お互い合意の上だったとはいえ、苦しそうに咳をする姿には、昨日までとはちがう罪悪感を覚える。ベッドから離れようとするたび、袖や腕を引っ張る手をはずすことすら、大罪に感じる。
「何度あるのー?」
胃もたれしそうなくらい甘ったるい声に横目で見やれば、頬杖をつく峰さんがいた。こういう登場の仕方にはもう1年の頃から慣れている。
「……38度です」
「じゃあ、きっとそんなに食べないよー。頭痛するだけでお昼食べなくなるよーな子だから」
「だからソレなんですか?」
盆の上に添えられたのは見慣れたデザインのカップアイスで。味はもちろん、あの人の好きなストロベリーだ。寮の売店には、このメーカーのものはバニラしか置いていない。わざわざ駅前のコンビニまで行ってきたのか。
「クスリ飲むならカロリーあったほうがいいからねー」
すこし呆れを含んだ視線を投げる。泣きボクロのある目許が、声と同じく甘ったるく微笑んでくる。

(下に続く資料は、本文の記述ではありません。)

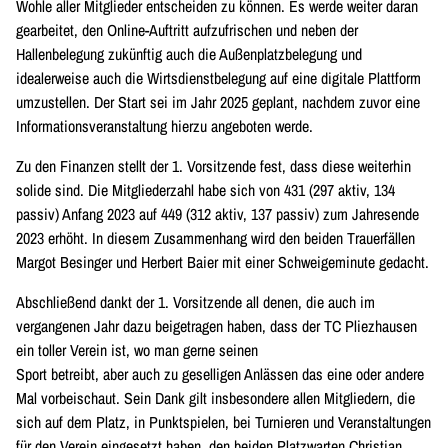
Wohle aller Mitglieder entscheiden zu können. Es werde weiter daran
gearbeitet, den Online-Auftritt aufzufrischen und neben der
Hallenbelegung zukünftig auch die Außenplatzbelegung und
idealerweise auch die Wirtsdienstbelegung auf eine digitale Plattform
umzustellen. Der Start sei im Jahr 2025 geplant, nachdem zuvor eine
Informationsveranstaltung hierzu angeboten werde.
Zu den Finanzen stellt der 1. Vorsitzende fest, dass diese weiterhin
solide sind. Die Mitgliederzahl habe sich von 431 (297 aktiv, 134
passiv) Anfang 2023 auf 449 (312 aktiv, 137 passiv) zum Jahresende
2023 erhöht. In diesem Zusammenhang wird den beiden Trauerfällen
Margot Besinger und Herbert Baier mit einer Schweigeminute gedacht.
Abschließend dankt der 1. Vorsitzende all denen, die auch im
vergangenen Jahr dazu beigetragen haben, dass der TC Pliezhausen
ein toller Verein ist, wo man gerne seinen
Sport betreibt, aber auch zu geselligen Anlässen das eine oder andere
Mal vorbeischaut. Sein Dank gilt insbesondere allen Mitgliedern, die
sich auf dem Platz, in Punktspielen, bei Turnieren und Veranstaltungen
für den Verein eingesetzt haben, den beiden Platzwarten Christian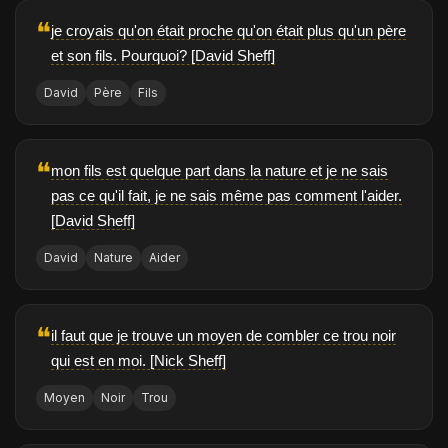
❝
je croyais qu'on était proche qu'on était plus qu'un père
et son fils. Pourquoi? [David Sheff]
David
Père
Fils
❝
mon fils est quelque part dans la nature et je ne sais
pas ce qu'il fait, je ne sais même pas comment l'aider.
[David Sheff]
David
Nature
Aider
❝
il faut que je trouve un moyen de combler ce trou noir
qui est en moi. [Nick Sheff]
Moyen
Noir
Trou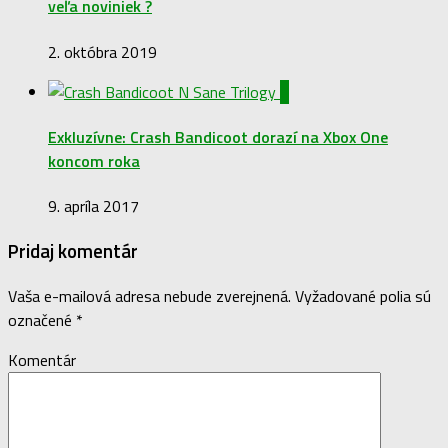
veľa noviniek ?
2. októbra 2019
0
Exkluzívne: Crash Bandicoot dorazí na Xbox One
koncom roka
9. apríla 2017
Pridaj komentár
Vaša e-mailová adresa nebude zverejnená.
Vyžadované polia sú
označené
*
Komentár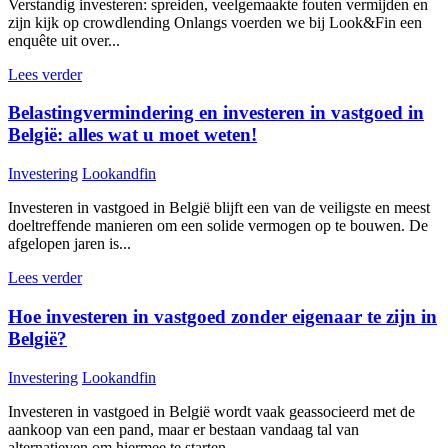
Verstandig investeren: spreiden, veelgemaakte fouten vermijden en
zijn kijk op crowdlending Onlangs voerden we bij Look&Fin een
enquête uit over...
Lees verder
Belastingvermindering en investeren in vastgoed in
België: alles wat u moet weten!
Investering
Lookandfin
Investeren in vastgoed in België blijft een van de veiligste en meest
doeltreffende manieren om een solide vermogen op te bouwen. De
afgelopen jaren is...
Lees verder
Hoe investeren in vastgoed zonder eigenaar te zijn in
België?
Investering
Lookandfin
Investeren in vastgoed in België wordt vaak geassocieerd met de
aankoop van een pand, maar er bestaan vandaag tal van
alternatieven om hiermee te starten...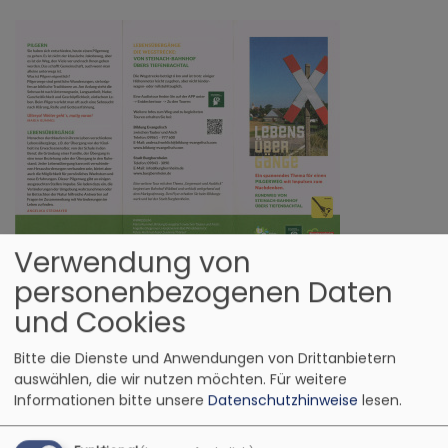
Verwendung von
Bildrechte
Be
Die Pilgertour "Lebensübergänge" nimmt Sie mit
personenbezogenen Daten
auf einen Weg durch das Tiefenbachtal.
und Cookies
Auf der Pilgertour sind Sie eingeladen, sich von
Bitte die Dienste und Anwendungen von Drittanbietern
Impulsen und Orten auf dem Weg inspirieren zu
auswählen, die wir nutzen möchten.
Für weitere
lassen, die den eigenen Lebensweg aufgreifen. So
Informationen bitte unsere
Datenschutzhinweise
lesen.
bietet beispielsweise ein riesiger Baum, dessen
Wurzeln offenliegen, Raum für die Frage nach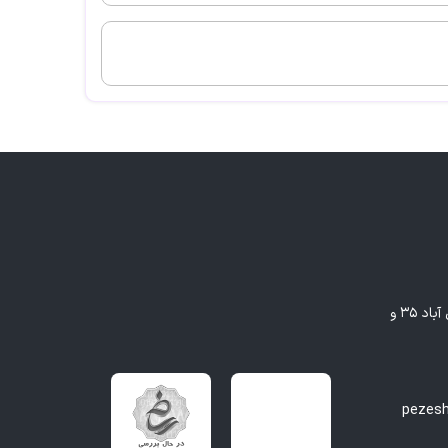
مشهد - بلوار وکیل آباد، بین وکیل آباد ۳۵ و
pezes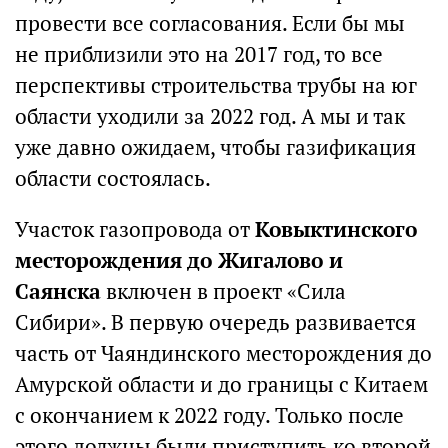
провести все согласования. Если бы мы
не приблизили это на 2017 год, то все
перспективы строительства трубы на юг
области уходили за 2022 год. А мы и так
уже давно ожидаем, чтобы газификация
области состоялась.
Участок газопровода от
Ковыктинского
месторождения до Жигалово и
Саянска
включен в проект «Сила
Сибири». В первую очередь развивается
часть от Чаяндинского месторождения до
Амурской области и до границы с Китаем
с окончанием к 2022 году. Только после
этого должны были приступить ко второй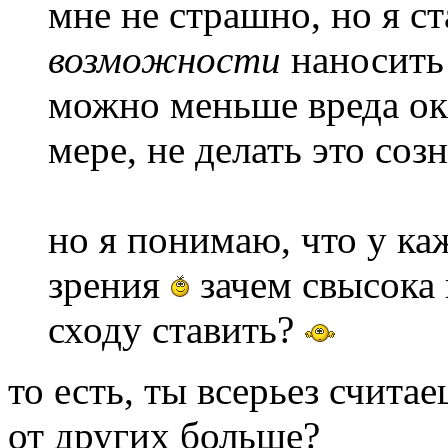
мне не страшно, но я с
возможности
наносить
можно меньше вреда о
мере, не делать это соз
но я понимаю, что у ка
зрения
зачем свысока 
сходу ставить?
то есть, ты всерьез считае
от других больше?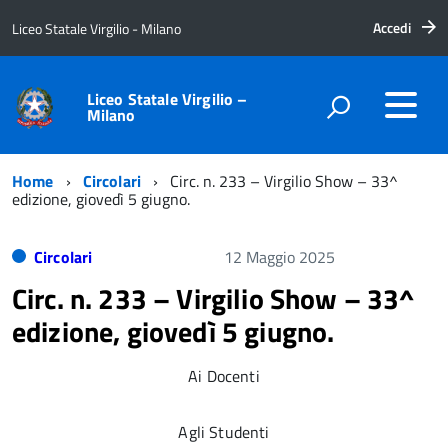
Accedi
Liceo Statale Virgilio - Milano
Liceo Statale Virgilio –
Milano
Home
Circolari
Circ. n. 233 – Virgilio Show – 33^
edizione, giovedì 5 giugno.
Circolari
12 Maggio 2025
Circ. n. 233 – Virgilio Show – 33^
edizione, giovedì 5 giugno.
Ai Docenti
Agli Studenti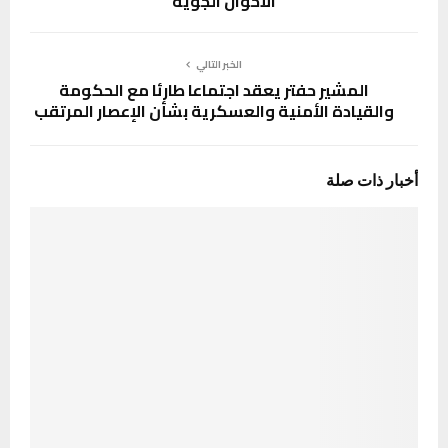
الأحوال الجوية
الخبر التالي
المشير حفتر يعقد اجتماعا طارئا مع الحكومة
والقيادة الأمنية والعسكرية بشأن الإعصار المرتقب
أخبار ذات صلة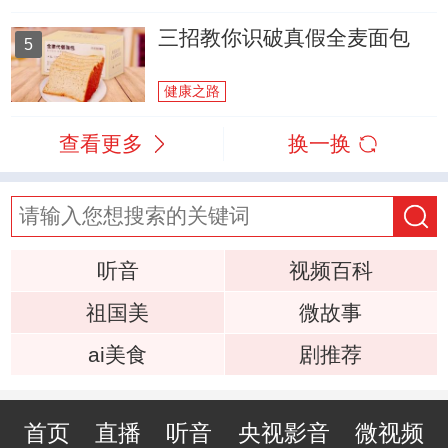
三招教你识破真假全麦面包
5
健康之路
查看更多
换一换
听音
视频百科
祖国美
微故事
ai美食
剧推荐
首页
直播
听音
央视影音
微视频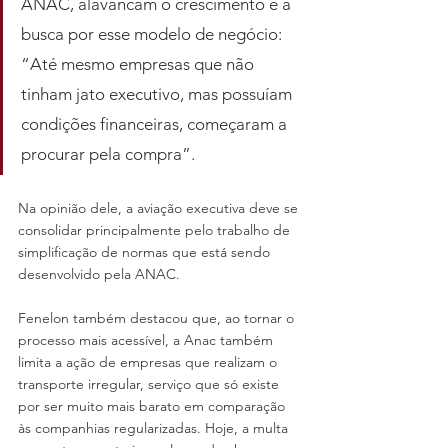
ANAC, alavancam o crescimento e a 
busca por esse modelo de negócio: 
“Até mesmo empresas que não 
tinham jato executivo, mas possuíam 
condições financeiras, começaram a 
procurar pela compra”. 
Na opinião dele, a aviação executiva deve se 
consolidar principalmente pelo trabalho de 
simplificação de normas que está sendo 
desenvolvido pela ANAC.
Fenelon também destacou que, ao tornar o 
processo mais acessível, a Anac também 
limita a ação de empresas que realizam o 
transporte irregular, serviço que só existe 
por ser muito mais barato em comparação 
às companhias regularizadas. Hoje, a multa 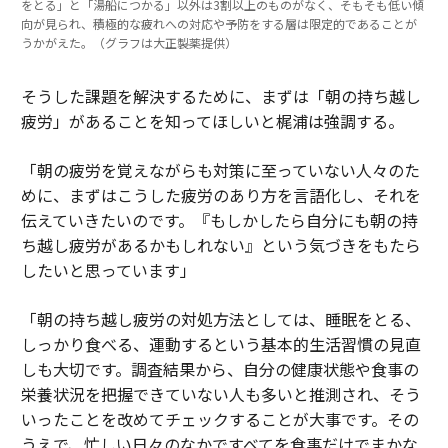
をとる」と「湯船につかる」以外は3割以上のものがなく、そもそも低い傾
向が見られ、積極的な疲れへの対応や予防をする層は限定的であることが
うかがえた。（グラフは大正製薬提供）
そうした課題を解決するために、まずは「朝の持ち越し
疲労」があることを知ってほしいと梶浦は強調する。
「朝の疲労を覚えながらも対策に至っていない人々のた
めに、まずはこうした疲労のあり方を言語化し、それを
伝えていきたいのです。『もしかしたら自分にも朝の持
ち越し疲労があるかもしれない』という気づきをもたら
したいと思っています」
「朝の持ち越し疲労の対処方法としては、睡眠をとる、
しっかり食べる、運動するという基本的生活習慣の見直
しも大切です。調査結果から、自分の健康状態や食事の
栄養状況を把握できていない人も多いと推測され、そう
いったことを改めてチェックすることが大事です。その
うえで、忙しい日々のなかですべてを食事だけでまかな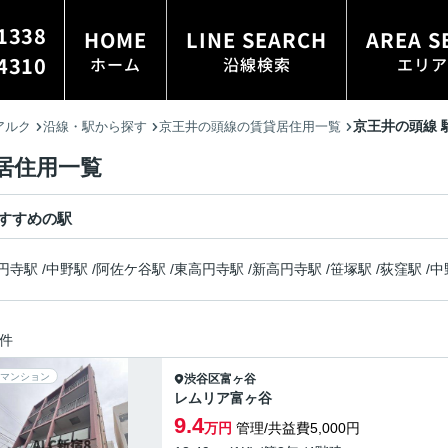
1338
HOME
LINE SEARCH
AREA S
4310
ホーム
沿線検索
エリア
京王井の頭線 
アルク
沿線・駅から探す
京王井の頭線の賃貸居住用一覧
居住用一覧
すすめの駅
円寺駅
/
中野駅
/
阿佐ケ谷駅
/
東高円寺駅
/
新高円寺駅
/
笹塚駅
/
荻窪駅
/
中
件
マンション
渋谷区
富ヶ谷
レムリア富ヶ谷
9.4
万円
管理/共益費5,000円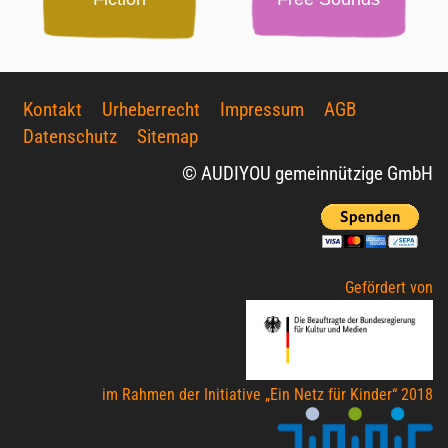
Kontakt
Urheberrecht
Impressum
AGB
Datenschutz
Sitemap
© AUDIYOU gemeinnützige GmbH
Gefördert von
im Rahmen der Initiative „Ein Netz für Kinder“ 2018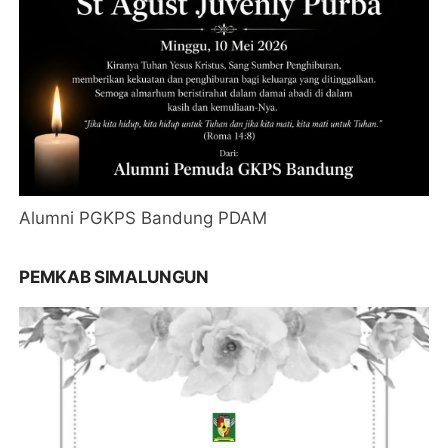
Alumni PGKPS Bandung PDAM
PEMKAB SIMALUNGUN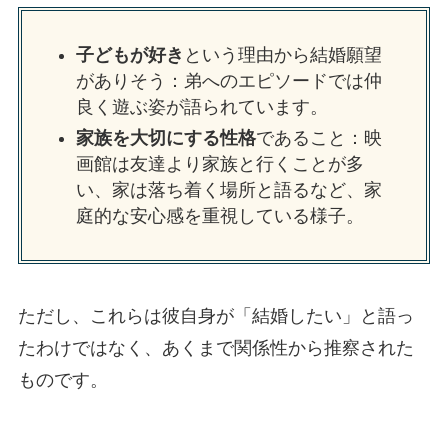
子どもが好き
という理由から結婚願望
がありそう：弟へのエピソードでは仲
良く遊ぶ姿が語られています。
家族を大切にする性格
であること：映
画館は友達より家族と行くことが多
い、家は落ち着く場所と語るなど、家
庭的な安心感を重視している様子。
ただし、これらは彼自身が「結婚したい」と語っ
たわけではなく、あくまで関係性から推察された
ものです。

「ほらウチは“お父さん”が甘くないからー、ってことは“アメ”をあげるのは俺の役目でしょ?」
そんな笑みを俺に向けられても困る。向いている相手は俺じゃねぇけど……つか、そのアメのせいでアンタんちの子は風邪ひいたんだろ。
「だからさ、もう風邪ひかないでねー辻元おかしくなっちゃうから」
いくつも意味のかかる言葉にいろいろ浮かぶ考えはあるが、どれもひとつの感情か欲求から来てるものだと……思ってはいる。だから俺は、イマイチこの人に上手く敵対できないでいる。それも手の内だというなら、いよいよこの人食えねぇな……と。カウンターのひとつも見舞いたくなる。
「……峰さんのそれ、つたわってませんよ絶対」
意外そうにすこし目を開いたが、峰さんは声をたてて笑う。意味深に静かに微笑むというのが、呼吸するのと大差ない――この人の生命活動の一端のはず、なんだが。珍しいリアクションに、こっちのほうが驚かされた。
とりあえず、でも。“うっかり”と“あわよくば”があってはならないので。俺が曖昧にしている匙加減を、同量にしてくれているのなら――
「あと、峰さんからモノもらうの禁止させたんで。これはありがたく、俺からってことにさせてもらいますね」
「俺、守屋のそういうとこ好きー」
「じゃあ両想いですね」
「冗談やめてーキツいー」
利害が一致するあいだは、仇で返すのはやめておこうと思う。